● THE TASK
Set down the listing exactly as given, minus images.

● RECORDS SUPPLIED
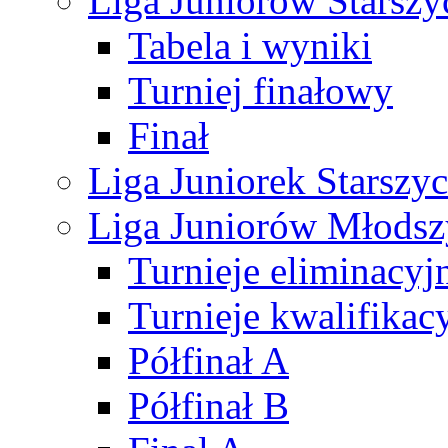
Liga Juniorów Starsz
Tabela i wyniki
Turniej finałowy
Finał
Liga Juniorek Starsz
Liga Juniorów Młods
Turnieje eliminacyj
Turnieje kwalifikac
Półfinał A
Półfinał B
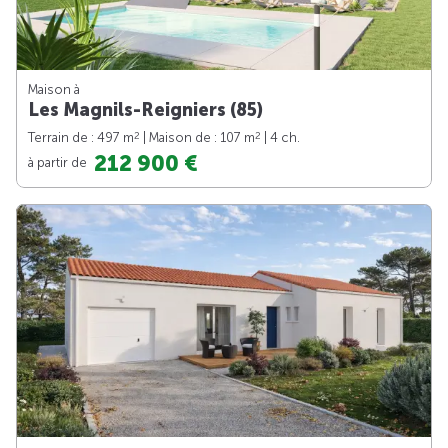
Maison à
Les Magnils-Reigniers (85)
2
2
Terrain de : 497 m
| Maison de : 107 m
| 4 ch.
212 900 €
à partir de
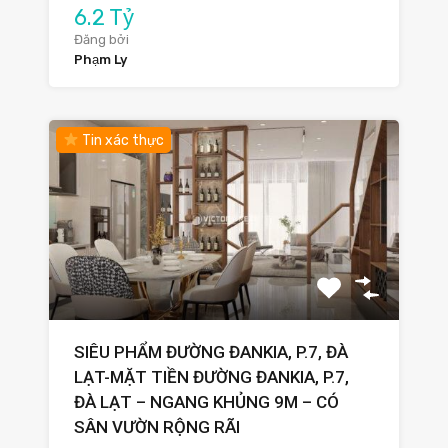
6.2 Tỷ
Đăng bởi
Phạm Ly
Tin xác thực
SIÊU PHẨM ĐƯỜNG ĐANKIA, P.7, ĐÀ
LẠT-MẶT TIỀN ĐƯỜNG ĐANKIA, P.7,
ĐÀ LẠT – NGANG KHỦNG 9M – CÓ
SÂN VƯỜN RỘNG RÃI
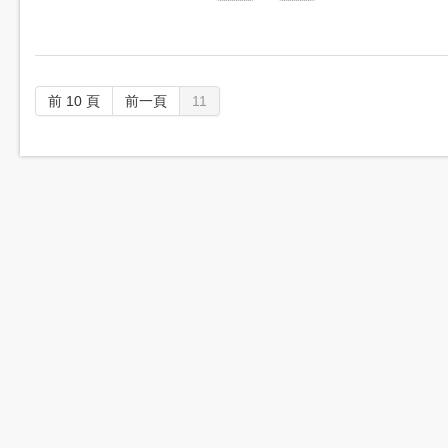
前 10 頁
前一頁
11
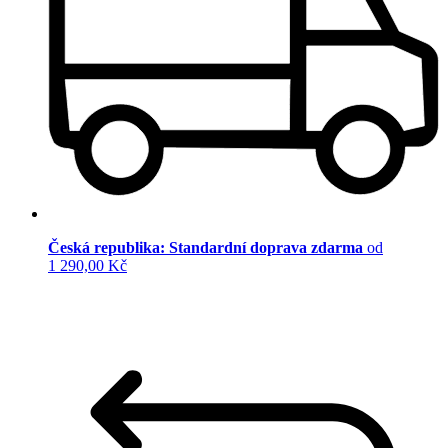
Česká republika: Standardní doprava zdarma
od
1 290,00 Kč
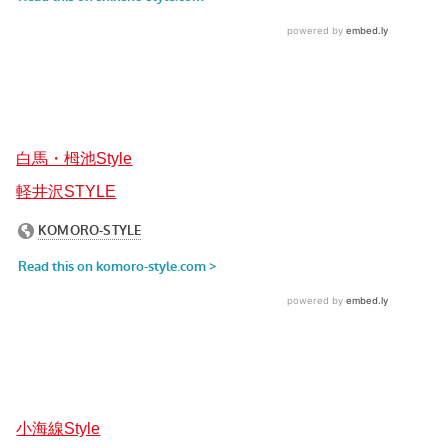
白馬・栂池Style
軽井沢STYLE
小海線Style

● ANSWER TO THIS PROBLEM
Liga Juniorów Starsz
Tabela i wyniki
Turniej finałowy
Finał
Liga Juniorek Starsz
Liga Juniorów Młods
Turnieje eliminacyj
Turnieje kwalifikac
Półfinał A
Półfinał B
Maison à
Les Magnils-Reigniers (85)
2
2
Terrain de : 497 m
| Maison de : 107 m
| 4 ch.
212 900 €
à partir de
6.2 Tỷ
Đăng bởi
Phạm Ly
Tin xác thực
SIÊU PHẨM ĐƯỜNG ĐANKIA, P.7, ĐÀ
LẠT-MẶT TIỀN ĐƯỜNG ĐANKIA, P.7,
ĐÀ LẠT – NGANG KHỦNG 9M – CÓ
SÂN VƯỜN RỘNG RÃI
前 10 頁
前一頁
11
Česká republika: Standardní doprava zdarma
od
1 290,00 Kč
白馬・栂池Style
軽井沢STYLE
小海線Style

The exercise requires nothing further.